Input data section start

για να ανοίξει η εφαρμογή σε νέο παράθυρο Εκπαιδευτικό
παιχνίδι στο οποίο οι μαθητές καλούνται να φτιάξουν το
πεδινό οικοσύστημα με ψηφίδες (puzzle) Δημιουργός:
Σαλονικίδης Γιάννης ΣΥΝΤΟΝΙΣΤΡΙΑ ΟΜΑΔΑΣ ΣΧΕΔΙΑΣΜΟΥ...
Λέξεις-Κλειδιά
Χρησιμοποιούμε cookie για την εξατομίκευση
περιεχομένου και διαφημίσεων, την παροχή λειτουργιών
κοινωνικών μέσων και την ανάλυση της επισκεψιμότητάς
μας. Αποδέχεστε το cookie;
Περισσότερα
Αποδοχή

Input data section end
Input data section start

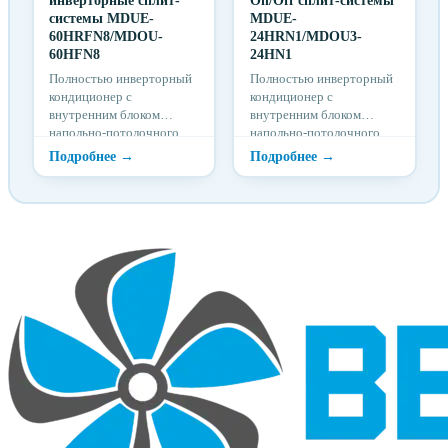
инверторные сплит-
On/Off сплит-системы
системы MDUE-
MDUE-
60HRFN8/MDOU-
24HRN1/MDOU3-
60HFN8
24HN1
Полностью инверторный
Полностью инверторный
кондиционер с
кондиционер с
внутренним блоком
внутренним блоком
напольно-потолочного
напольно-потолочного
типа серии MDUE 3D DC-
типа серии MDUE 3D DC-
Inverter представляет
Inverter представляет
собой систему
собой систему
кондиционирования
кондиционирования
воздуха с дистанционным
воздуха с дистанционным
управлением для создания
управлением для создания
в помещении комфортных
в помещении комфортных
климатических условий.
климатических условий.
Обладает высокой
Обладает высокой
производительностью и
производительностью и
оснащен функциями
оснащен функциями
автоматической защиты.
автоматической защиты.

Input data section end

Copy out, word for word, the part of the entries above that begins at the line with "για να ανοίξει" and ends at the line with "Χρησιμοποιούμε cookie για την εξατομίκευση", including both.

- Task result
για να ανοίξει η εφαρμογή σε νέο παράθυρο Εκπαιδευτικό
παιχνίδι στο οποίο οι μαθητές καλούνται να φτιάξουν το
πεδινό οικοσύστημα με ψηφίδες (puzzle) Δημιουργός:
Σαλονικίδης Γιάννης ΣΥΝΤΟΝΙΣΤΡΙΑ ΟΜΑΔΑΣ ΣΧΕΔΙΑΣΜΟΥ...
Λέξεις-Κλειδιά
Χρησιμοποιούμε cookie για την εξατομίκευση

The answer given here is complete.